In public, Israel and the United States insist that only the former is making the decisions on timing and actions. American participation is, they say, limited to providing aid (such as aircraft carriers deployed in the Mediterranean) so that Israel will not be alone “to defend itself,” as U.S. Secretary of State Antony Blinken said shortly after the Hamas attack. President Joe Biden has reiterated Israel’s “right and responsibility” to “defend its citizens from terrorism and to do so in a manner consistent with international humanitarian law.” The White House statement comes in the midst of controversy over Biden’s questioning of the Palestinian death toll figures released by the Hamas-run Ministry of Health in Gaza.

Behind closed doors, Americans are, however, concerned about Israel’s ability to deal with the regional war that could be triggered by the invasion.

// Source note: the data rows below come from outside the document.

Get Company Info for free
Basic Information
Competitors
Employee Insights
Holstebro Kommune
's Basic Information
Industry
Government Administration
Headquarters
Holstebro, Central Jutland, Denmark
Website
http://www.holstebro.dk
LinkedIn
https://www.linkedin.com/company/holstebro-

In fact, its Navy reported the interception of a volley of missiles and drones launched from Yemen against Israel, apparently by the Houthi militias, which Iran backs.

It is, according to various analysts, one of the main factors delaying the invasion. But Washington not only wants to help its ally before it goes all-out on Gaza. The U.S. government also aims to bring negotiations to a successful conclusion, with the mediation of Qatar, to free the at least 224 hostages remaining in Gaza, some of whom are also U.S. nationals. Since last weekend, Hamas has freed four: an American mother and daughter, and two elderly Israeli women. Qatar is currently working on a much larger package of around 50 hostages with foreign passports.